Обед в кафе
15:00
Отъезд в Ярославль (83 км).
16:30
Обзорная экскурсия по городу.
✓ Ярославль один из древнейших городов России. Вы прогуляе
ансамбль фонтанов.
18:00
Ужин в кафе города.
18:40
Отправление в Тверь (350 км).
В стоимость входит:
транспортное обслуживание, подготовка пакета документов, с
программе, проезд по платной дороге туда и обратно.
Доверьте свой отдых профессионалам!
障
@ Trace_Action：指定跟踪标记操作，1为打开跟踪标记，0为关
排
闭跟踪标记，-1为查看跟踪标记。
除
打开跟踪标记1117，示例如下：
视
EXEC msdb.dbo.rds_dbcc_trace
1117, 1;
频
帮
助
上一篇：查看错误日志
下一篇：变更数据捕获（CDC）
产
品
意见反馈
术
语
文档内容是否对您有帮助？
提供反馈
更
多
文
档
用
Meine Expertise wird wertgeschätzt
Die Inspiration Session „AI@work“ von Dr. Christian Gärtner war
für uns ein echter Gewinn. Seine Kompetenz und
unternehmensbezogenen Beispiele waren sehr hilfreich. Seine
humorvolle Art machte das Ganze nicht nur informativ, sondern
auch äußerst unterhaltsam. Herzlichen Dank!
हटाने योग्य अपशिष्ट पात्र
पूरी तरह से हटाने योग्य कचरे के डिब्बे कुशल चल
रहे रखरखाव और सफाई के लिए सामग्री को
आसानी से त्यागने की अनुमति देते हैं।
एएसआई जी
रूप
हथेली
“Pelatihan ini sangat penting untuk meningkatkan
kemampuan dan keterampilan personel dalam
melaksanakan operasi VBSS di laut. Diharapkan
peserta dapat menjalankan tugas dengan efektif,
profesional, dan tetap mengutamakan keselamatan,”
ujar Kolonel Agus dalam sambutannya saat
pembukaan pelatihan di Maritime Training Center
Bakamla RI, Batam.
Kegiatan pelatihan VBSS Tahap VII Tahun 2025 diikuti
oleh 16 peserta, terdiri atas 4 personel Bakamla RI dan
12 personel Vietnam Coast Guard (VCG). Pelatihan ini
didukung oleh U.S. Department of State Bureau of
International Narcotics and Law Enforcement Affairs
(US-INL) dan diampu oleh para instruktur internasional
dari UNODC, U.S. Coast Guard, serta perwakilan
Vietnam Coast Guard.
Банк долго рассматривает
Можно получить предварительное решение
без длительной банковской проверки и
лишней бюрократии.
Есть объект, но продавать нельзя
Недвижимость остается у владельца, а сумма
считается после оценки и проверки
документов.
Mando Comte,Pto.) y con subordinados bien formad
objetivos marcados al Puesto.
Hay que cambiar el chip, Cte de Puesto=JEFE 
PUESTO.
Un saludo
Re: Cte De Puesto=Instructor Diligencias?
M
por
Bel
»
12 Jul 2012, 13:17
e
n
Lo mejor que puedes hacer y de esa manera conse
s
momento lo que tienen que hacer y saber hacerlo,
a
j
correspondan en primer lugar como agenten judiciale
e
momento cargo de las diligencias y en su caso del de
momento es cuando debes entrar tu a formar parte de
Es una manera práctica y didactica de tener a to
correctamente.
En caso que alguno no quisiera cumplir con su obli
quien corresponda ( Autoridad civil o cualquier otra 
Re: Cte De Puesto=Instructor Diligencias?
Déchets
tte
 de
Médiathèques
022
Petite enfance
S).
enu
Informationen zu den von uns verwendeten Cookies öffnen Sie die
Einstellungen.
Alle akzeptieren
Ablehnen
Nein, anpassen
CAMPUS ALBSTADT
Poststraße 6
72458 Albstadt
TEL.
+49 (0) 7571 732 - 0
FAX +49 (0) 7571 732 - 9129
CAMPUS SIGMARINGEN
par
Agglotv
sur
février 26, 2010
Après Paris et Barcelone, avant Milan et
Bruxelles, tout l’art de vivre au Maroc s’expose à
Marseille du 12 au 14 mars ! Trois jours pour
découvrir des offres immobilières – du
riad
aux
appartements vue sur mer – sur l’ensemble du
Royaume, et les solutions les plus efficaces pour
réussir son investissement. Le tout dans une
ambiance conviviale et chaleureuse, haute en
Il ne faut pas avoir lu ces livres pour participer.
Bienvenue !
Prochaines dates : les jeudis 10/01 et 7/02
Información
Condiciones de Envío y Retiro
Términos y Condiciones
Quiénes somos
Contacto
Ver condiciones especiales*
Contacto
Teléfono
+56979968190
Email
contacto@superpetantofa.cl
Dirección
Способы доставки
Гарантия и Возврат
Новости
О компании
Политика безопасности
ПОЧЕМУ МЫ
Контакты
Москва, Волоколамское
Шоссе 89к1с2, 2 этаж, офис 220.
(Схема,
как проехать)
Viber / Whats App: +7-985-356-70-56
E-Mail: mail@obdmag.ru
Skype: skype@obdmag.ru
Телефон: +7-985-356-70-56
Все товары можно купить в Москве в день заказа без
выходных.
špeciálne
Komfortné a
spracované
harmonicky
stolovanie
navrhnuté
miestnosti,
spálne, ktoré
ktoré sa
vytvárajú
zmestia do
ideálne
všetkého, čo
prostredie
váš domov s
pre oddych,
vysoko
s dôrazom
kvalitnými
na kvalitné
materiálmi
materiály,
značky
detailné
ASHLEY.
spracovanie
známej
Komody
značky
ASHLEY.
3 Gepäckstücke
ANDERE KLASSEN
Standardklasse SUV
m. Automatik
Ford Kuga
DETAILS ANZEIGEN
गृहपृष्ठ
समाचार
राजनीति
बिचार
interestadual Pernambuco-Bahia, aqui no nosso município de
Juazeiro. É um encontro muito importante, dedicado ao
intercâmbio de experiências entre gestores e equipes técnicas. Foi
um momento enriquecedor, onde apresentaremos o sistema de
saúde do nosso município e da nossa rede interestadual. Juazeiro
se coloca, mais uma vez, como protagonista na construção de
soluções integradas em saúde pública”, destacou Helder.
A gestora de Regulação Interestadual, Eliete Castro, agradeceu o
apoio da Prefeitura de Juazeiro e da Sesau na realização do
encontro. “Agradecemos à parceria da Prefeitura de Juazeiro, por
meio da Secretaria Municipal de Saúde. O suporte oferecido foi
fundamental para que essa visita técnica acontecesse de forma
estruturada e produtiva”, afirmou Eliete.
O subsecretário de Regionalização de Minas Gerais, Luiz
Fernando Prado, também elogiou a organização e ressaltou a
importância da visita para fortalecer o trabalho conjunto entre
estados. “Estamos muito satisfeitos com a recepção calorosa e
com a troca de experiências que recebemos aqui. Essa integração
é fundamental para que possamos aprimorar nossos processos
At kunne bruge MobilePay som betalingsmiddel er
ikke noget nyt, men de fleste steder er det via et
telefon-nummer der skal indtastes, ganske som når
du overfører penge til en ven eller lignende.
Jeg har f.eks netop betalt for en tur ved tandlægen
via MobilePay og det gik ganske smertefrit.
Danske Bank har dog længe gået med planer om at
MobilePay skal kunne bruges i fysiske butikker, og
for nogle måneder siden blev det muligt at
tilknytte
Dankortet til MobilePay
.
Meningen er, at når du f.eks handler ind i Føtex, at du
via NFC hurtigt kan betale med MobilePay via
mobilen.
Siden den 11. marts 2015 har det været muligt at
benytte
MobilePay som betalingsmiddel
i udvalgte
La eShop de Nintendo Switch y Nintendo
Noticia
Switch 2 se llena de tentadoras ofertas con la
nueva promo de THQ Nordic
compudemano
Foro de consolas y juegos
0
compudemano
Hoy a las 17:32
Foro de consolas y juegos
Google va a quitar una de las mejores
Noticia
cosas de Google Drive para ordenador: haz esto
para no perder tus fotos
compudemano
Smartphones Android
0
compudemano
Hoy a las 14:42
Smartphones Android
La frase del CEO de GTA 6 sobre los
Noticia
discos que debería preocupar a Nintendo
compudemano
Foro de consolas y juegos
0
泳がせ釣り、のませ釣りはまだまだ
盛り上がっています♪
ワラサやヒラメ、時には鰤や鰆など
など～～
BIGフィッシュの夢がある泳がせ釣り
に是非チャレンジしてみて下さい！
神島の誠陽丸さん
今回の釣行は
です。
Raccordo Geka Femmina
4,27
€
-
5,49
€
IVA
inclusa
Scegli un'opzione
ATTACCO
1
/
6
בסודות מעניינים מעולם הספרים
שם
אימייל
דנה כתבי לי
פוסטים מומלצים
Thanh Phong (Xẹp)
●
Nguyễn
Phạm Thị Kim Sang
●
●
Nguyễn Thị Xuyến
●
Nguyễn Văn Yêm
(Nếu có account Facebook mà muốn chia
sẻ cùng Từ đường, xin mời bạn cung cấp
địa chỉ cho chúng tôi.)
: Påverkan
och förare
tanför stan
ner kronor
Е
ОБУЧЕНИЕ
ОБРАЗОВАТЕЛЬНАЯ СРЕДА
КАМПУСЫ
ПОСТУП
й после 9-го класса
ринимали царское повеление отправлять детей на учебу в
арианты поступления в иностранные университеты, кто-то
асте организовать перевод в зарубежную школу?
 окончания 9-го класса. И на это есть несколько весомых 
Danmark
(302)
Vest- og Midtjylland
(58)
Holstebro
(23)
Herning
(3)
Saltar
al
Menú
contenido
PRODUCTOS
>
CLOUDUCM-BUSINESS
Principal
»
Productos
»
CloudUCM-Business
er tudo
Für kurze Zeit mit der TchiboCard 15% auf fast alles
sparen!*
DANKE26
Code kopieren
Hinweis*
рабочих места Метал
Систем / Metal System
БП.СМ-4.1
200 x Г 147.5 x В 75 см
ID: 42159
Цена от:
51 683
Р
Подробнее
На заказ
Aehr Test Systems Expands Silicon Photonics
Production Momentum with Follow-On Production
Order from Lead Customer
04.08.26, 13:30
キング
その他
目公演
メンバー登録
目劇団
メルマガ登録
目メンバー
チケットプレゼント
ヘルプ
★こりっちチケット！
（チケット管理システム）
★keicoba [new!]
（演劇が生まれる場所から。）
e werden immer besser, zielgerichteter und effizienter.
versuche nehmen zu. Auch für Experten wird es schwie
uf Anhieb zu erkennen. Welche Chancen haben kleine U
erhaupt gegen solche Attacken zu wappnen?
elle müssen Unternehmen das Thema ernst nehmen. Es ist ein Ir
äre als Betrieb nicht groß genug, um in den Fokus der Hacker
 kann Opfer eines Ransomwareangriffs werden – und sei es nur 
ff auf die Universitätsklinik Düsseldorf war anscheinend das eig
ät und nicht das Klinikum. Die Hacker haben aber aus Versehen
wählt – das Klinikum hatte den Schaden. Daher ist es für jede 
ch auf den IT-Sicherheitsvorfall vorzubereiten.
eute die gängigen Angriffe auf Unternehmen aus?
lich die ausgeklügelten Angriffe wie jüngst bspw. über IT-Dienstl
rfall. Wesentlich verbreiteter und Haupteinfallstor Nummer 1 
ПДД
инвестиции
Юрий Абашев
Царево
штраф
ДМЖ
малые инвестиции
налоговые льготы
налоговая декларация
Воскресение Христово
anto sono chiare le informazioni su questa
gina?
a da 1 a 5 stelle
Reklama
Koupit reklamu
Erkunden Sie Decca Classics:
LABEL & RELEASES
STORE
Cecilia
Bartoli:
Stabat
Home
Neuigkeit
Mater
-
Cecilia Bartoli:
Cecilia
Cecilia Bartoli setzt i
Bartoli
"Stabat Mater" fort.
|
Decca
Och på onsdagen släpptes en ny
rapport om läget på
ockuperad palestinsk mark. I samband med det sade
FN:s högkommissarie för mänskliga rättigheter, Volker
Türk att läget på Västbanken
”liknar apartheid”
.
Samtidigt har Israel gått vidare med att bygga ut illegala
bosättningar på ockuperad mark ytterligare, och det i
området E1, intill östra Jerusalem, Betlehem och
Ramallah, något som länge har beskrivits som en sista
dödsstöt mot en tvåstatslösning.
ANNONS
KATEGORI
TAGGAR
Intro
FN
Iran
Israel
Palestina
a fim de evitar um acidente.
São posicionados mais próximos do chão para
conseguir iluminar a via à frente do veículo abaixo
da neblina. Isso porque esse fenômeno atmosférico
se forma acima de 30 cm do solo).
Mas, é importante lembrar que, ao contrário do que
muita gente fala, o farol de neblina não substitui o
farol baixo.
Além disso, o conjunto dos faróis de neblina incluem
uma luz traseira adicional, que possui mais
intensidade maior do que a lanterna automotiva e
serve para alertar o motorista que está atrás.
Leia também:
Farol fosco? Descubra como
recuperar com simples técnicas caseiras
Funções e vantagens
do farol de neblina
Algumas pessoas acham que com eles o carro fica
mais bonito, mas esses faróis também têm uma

▸ **Task description**
Set out, exactly as written, the lines from the line with "recuperar com simples técnicas caseiras" to the last line of the records, inclusive, and only those lines.

▸ **Result for this task**
recuperar com simples técnicas caseiras
Funções e vantagens
do farol de neblina
Algumas pessoas acham que com eles o carro fica
mais bonito, mas esses faróis também têm uma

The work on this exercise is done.